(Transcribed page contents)

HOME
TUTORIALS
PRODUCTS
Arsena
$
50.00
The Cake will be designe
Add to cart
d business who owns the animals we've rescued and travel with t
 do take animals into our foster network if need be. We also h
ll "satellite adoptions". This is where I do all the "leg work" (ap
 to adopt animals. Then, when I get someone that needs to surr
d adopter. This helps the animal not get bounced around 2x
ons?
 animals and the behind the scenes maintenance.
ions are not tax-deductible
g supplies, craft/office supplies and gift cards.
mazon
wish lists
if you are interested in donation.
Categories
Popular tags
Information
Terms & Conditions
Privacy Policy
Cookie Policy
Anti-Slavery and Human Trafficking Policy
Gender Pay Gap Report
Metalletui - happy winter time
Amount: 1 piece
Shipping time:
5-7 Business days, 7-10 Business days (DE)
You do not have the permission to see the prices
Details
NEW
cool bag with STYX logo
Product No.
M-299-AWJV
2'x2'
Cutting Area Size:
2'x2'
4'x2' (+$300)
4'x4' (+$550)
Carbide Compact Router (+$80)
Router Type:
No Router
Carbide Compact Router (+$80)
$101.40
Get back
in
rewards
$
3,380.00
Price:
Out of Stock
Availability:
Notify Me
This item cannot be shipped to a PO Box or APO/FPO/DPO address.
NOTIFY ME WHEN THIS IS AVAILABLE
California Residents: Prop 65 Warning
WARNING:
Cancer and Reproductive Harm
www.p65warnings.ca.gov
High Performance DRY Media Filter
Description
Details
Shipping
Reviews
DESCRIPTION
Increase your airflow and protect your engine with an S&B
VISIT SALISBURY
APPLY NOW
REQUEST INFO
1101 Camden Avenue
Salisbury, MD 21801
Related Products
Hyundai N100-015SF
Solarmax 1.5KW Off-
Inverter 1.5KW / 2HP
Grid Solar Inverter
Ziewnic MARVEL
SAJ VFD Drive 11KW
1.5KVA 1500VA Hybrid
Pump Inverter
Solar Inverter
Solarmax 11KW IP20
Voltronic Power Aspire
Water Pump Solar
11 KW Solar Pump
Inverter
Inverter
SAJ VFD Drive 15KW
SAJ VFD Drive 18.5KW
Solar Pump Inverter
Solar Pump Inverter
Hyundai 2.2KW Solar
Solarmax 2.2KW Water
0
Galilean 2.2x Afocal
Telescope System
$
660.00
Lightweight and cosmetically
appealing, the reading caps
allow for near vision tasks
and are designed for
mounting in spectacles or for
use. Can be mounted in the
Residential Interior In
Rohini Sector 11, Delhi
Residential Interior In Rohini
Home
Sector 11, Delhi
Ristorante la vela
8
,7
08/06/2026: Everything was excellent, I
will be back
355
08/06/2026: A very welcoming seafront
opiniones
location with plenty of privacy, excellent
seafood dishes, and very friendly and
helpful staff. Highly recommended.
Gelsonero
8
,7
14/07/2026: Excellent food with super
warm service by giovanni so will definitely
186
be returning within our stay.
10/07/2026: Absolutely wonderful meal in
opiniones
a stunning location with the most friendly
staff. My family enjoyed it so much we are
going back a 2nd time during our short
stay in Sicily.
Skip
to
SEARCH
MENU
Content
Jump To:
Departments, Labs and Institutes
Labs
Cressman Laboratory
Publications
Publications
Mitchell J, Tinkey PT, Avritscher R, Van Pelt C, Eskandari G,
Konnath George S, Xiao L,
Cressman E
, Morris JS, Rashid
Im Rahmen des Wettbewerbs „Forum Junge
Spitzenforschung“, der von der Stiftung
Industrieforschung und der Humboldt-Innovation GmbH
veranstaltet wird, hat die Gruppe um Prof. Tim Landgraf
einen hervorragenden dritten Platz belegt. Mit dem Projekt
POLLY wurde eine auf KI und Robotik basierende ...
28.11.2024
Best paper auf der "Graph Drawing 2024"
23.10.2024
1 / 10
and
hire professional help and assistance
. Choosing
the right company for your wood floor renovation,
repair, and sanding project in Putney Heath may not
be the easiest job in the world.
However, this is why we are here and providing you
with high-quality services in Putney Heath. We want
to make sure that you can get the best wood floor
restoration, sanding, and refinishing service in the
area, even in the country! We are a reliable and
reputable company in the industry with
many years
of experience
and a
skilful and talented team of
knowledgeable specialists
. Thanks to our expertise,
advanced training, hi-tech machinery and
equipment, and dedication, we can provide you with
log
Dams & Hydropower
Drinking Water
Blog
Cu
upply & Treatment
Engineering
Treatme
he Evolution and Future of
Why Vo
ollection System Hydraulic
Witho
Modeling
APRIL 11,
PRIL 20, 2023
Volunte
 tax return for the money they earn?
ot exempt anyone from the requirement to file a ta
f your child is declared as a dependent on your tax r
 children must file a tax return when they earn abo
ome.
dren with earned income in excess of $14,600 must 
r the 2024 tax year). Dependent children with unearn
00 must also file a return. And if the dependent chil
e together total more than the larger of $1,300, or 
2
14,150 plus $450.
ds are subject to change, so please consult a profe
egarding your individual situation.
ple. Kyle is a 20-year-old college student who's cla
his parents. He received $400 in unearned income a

▶ _Exercise objective_
Scan the entries above for the line containing "Product No.", and copy it and all lines after it exactly, down to and including the line containing "mounting in spectacles or for".

▶ _Solution for this task_
Product No.
M-299-AWJV
2'x2'
Cutting Area Size:
2'x2'
4'x2' (+$300)
4'x4' (+$550)
Carbide Compact Router (+$80)
Router Type:
No Router
Carbide Compact Router (+$80)
$101.40
Get back
in
rewards
$
3,380.00
Price:
Out of Stock
Availability:
Notify Me
This item cannot be shipped to a PO Box or APO/FPO/DPO address.
NOTIFY ME WHEN THIS IS AVAILABLE
California Residents: Prop 65 Warning
WARNING:
Cancer and Reproductive Harm
www.p65warnings.ca.gov
High Performance DRY Media Filter
Description
Details
Shipping
Reviews
DESCRIPTION
Increase your airflow and protect your engine with an S&B
VISIT SALISBURY
APPLY NOW
REQUEST INFO
1101 Camden Avenue
Salisbury, MD 21801
Related Products
Hyundai N100-015SF
Solarmax 1.5KW Off-
Inverter 1.5KW / 2HP
Grid Solar Inverter
Ziewnic MARVEL
SAJ VFD Drive 11KW
1.5KVA 1500VA Hybrid
Pump Inverter
Solar Inverter
Solarmax 11KW IP20
Voltronic Power Aspire
Water Pump Solar
11 KW Solar Pump
Inverter
Inverter
SAJ VFD Drive 15KW
SAJ VFD Drive 18.5KW
Solar Pump Inverter
Solar Pump Inverter
Hyundai 2.2KW Solar
Solarmax 2.2KW Water
0
Galilean 2.2x Afocal
Telescope System
$
660.00
Lightweight and cosmetically
appealing, the reading caps
allow for near vision tasks
and are designed for
mounting in spectacles or for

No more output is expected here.